Meenakshi clasped his hand. 'So what happens, if — you know — if it comes to a nuclear war?'

'It won't,' said Mehta firmly. 'Because if it does, Pakistan will be struck with a hundred nuclear weapons of between 10 and 100 kilotons.'

'Hiroshima was 14 kilotons,' interjected Uddin.

'There would be nothing left at all,' said Mehta. 'Our policy is well known. To attack India would be suicide, and Qureshi would never contemplate it.'

Suddenly, Meenakshi gripped his hand and put her other hand to her mouth. 'Oh my God,' she exclaimed, looking up at the television. 'I hadn't seen what was on.'

* * *

The camera concentrated in turn on each of three figures standing on a rain-soaked runway outside a US military transport plane. A coffin, draped in the Stars and Stripes, was lowered on to the tarmac by hydraulic lift. A lone bugler, in the uniform of the United States Air Force, played the Star Spangled Banner, while Jim West, Caroline Brock and Mary Newman stepped forward with their heads lowered.

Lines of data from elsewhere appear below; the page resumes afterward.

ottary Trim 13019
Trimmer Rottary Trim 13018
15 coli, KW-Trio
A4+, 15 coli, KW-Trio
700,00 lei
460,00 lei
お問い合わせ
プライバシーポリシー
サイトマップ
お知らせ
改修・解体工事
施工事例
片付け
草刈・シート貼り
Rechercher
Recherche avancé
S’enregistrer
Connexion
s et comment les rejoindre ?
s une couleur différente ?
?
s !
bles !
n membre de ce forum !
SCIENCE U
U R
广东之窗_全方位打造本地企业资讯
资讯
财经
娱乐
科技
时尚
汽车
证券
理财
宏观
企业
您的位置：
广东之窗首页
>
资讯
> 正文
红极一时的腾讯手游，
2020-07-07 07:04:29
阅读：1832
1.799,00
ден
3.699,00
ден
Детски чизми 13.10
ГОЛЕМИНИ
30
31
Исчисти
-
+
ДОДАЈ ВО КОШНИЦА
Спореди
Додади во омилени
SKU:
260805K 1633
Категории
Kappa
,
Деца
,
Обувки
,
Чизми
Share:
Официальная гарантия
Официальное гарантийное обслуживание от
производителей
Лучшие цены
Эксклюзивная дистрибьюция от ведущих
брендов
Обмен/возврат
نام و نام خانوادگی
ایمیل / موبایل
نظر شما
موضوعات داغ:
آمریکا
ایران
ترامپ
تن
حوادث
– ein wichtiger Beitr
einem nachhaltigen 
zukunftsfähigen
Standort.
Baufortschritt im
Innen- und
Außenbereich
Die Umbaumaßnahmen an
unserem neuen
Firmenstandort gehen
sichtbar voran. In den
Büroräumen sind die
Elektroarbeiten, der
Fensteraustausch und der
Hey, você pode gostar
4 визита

Caroline unclasped her hands, reached out to Newman, who took her hand then stepped forward with her and rested it on the flag on the coffin. The lens focused on Newman's face, red with burn injuries and her hair even shorter than before, cut to cover up the singeing. It made her look young, alone and vulnerable.

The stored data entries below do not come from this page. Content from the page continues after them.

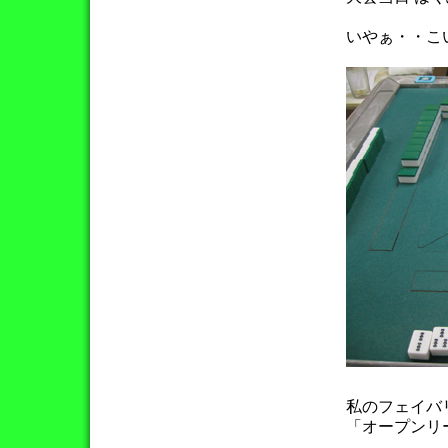
いやぁ・・こ
私のフェイバ
「オープンリ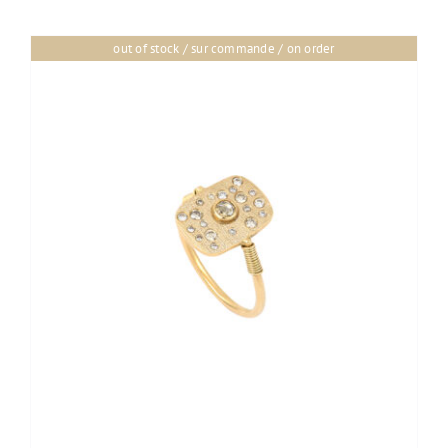
out of stock / sur commande / on order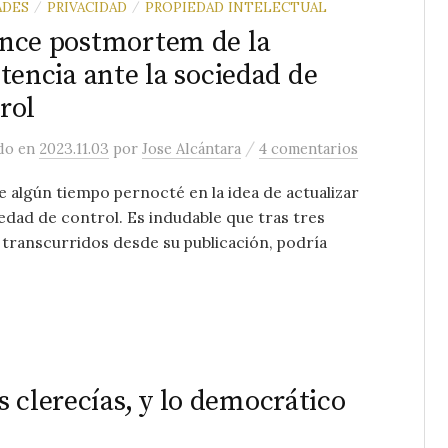
ADES
PRIVACIDAD
PROPIEDAD INTELECTUAL
/
/
nce postmortem de la
stencia ante la sociedad de
rol
/
ado
en
2023.11.03
por
Jose Alcántara
4 comentarios
 algún tiempo pernocté en la idea de actualizar
edad de control. Es indudable que tras tres
 transcurridos desde su publicación, podría
 clerecías, y lo democrático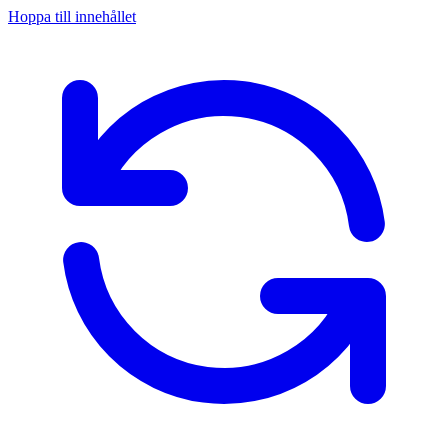
Hoppa till innehållet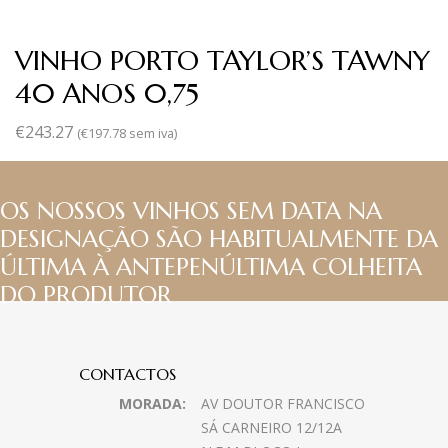
VINHO PORTO TAYLOR’S TAWNY
40 ANOS 0,75
€
243.27
(
€
197.78
sem iva)
OS NOSSOS VINHOS SEM DATA NA
DESIGNAÇÃO SÃO HABITUALMENTE DA
ÚLTIMA À ANTEPENÚLTIMA COLHEITA
DO PRODUTOR
CONTACTOS
MORADA:
AV DOUTOR FRANCISCO
SÁ CARNEIRO 12/12A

Six Air Force pall-bearers lifted the coffin off the ramp and marched to the waiting hearse. The camera shifted to a wide shot, showing a desolate, rain-swept scene. With the door of the hearse shut, the bugler stepped back. A guard of honour raised their rifles and let off a twenty-one-gun salute, and as the coffin was driven away Jim West stepped forward to a single microphone rigged up in the middle of the tarmac.

'The man who murdered Peter Brock is dead,' he said slowly. A gust of wind caught his hair and a squall of rain hit him in the face. West didn't move. 'He was killed by your brave Secretary of State, Mary Newman.' Briefly the shot went to a close-up of Newman, whose eyes were still lowered. Rain glistened on her hair, and the camera dropped to her clasped hands and the bandages around the hand, burnt from firing the gun.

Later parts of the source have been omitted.